**What the task asks**
I'd like every line in the following listing that holds "souhaitez" copied.

________

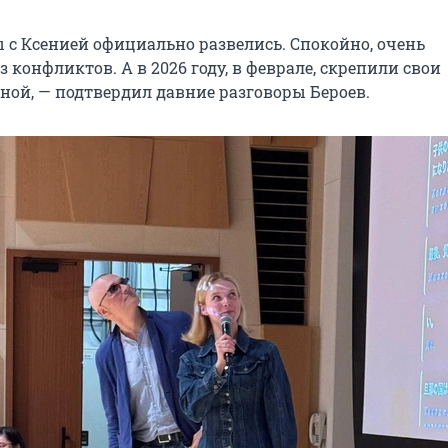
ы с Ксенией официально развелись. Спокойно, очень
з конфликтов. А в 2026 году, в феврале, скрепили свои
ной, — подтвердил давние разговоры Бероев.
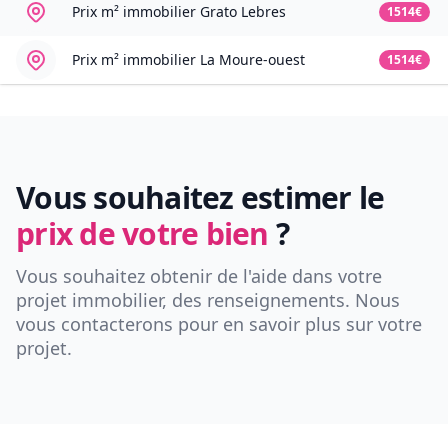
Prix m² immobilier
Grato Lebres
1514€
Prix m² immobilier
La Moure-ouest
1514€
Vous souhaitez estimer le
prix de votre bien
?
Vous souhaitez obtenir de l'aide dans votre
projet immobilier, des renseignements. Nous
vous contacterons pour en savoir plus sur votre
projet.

________

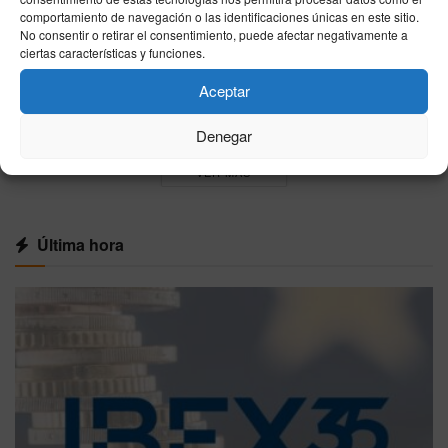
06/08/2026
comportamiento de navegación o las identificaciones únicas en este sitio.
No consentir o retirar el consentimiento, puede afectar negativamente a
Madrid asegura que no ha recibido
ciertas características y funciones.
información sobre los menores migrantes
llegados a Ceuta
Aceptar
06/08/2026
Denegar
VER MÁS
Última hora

________

**Solution to the exercise**
Vous souhaitez estimer le
Vous souhaitez obtenir de l'aide dans votre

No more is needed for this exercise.